Mientras tanto, los que manejan el poder sí están atentos, sí participan, sí financian, sí presionan.
Y los ciudadanos comunes, se conforman con titulares, memes, indignaciones de 30 segundos y un voto cada cuatro años, renunciando sin notarlo a vuestro deber de pensar y participar con conciencia.

¿Así pretendemos cambiar algo?

Los verdugos políticos no se sostienen porque sean fuertes, sino porque el ciudadano común se ha vuelto débil en su compromiso cívico. Porque dejamos que la televisión, las redes y la propaganda piensen por nosotros. Porque preferimos la comodidad del escepticismo a la incomodidad de la responsabilidad.

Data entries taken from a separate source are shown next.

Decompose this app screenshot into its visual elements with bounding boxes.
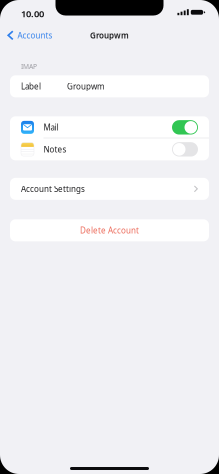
staticText: Delete Account [80, 225, 139, 236]
button[interactable]: Notes [10, 138, 209, 160]
button[interactable]: Mail [10, 116, 209, 138]
staticText: IMAP [21, 62, 37, 71]
button[interactable]: Account Settings [10, 178, 209, 200]
button[interactable]: Label [10, 75, 209, 97]
staticText: Mail [44, 122, 58, 133]
staticText: 10.00 [21, 7, 44, 20]
staticText: Accounts [17, 30, 52, 41]
staticText: Groupwm [90, 30, 129, 41]
staticText: Notes [44, 144, 66, 155]
button[interactable]: Delete Account [10, 219, 209, 241]
button[interactable]: Accounts [0, 26, 57, 45]
staticText: Label [21, 81, 41, 92]
staticText: Account Settings [21, 184, 85, 194]
staticText: Groupwm [67, 81, 104, 92]
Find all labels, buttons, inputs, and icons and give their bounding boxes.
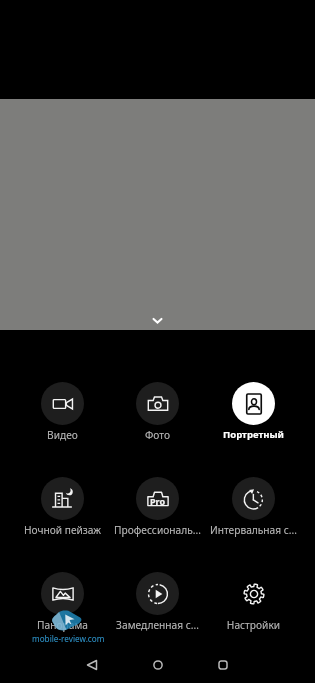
staticText: Настройки	[202, 618, 305, 632]
button[interactable]: Портретный	[202, 382, 305, 441]
staticText: Pro	[150, 495, 166, 507]
staticText: mobile-review.com	[32, 633, 105, 644]
button[interactable]: Замедленная с...	[106, 572, 209, 632]
staticText: Видео	[11, 428, 114, 442]
staticText: Фото	[106, 428, 209, 442]
button[interactable]: Фото	[106, 382, 209, 442]
button[interactable]: Видео	[11, 382, 114, 442]
staticText: Профессиональ...	[106, 523, 209, 537]
button[interactable]: Настройки	[202, 572, 305, 632]
staticText: Интервальная с...	[202, 523, 305, 537]
staticText: Ночной пейзаж	[11, 523, 114, 537]
button[interactable]: Collapse modes	[150, 312, 165, 328]
staticText: Замедленная с...	[106, 618, 209, 632]
staticText: Портретный	[202, 428, 305, 441]
button[interactable]: Pro	[106, 477, 209, 537]
button[interactable]: Панорама	[11, 572, 114, 632]
staticText: Панорама	[11, 618, 114, 632]
button[interactable]: Back	[72, 647, 112, 683]
button[interactable]: Home	[138, 647, 178, 683]
button[interactable]: Recents	[203, 647, 243, 683]
button[interactable]: Интервальная с...	[202, 477, 305, 537]
button[interactable]: Ночной пейзаж	[11, 477, 114, 537]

Este es el mensaje que muchos necesitan escuchar:
No esperes que la política cambie si tú no cambias tu actitud ante ella.
No habrá salvadores.
No habrá milagros.
No habrá “mesías democráticos”.

Lo que sí puede haber —y urge que lo haya— es un pueblo despierto, incómodo, exigente, informado y consciente de su poder. Porque cuando el pueblo despierta, cuando el pueblo piensa, cuando el pueblo se informa… los verdugos pierden su trono.

Reflexión final:
No dejemos que la televisión, las redes ni la propaganda piensen por nosotros. Renunciar al pensamiento propio no es neutralidad: es abandono de la responsabilidad ciudadana. Cuando no buscamos información objetiva —por poca que exista— dejamos de ser ciudadanos y nos convertimos en masa; somos gobernados sin ser verdaderamente representados; votamos por verdugos creyendo elegir líderes. El despertar cívico no ocurre por magia, ni por slogans, ni por promesas emotivas. Ocurre cuando cada persona asume su deber moral de informarse, contrastar fuentes, cuestionar discursos y hacerse dueña de su propio criterio.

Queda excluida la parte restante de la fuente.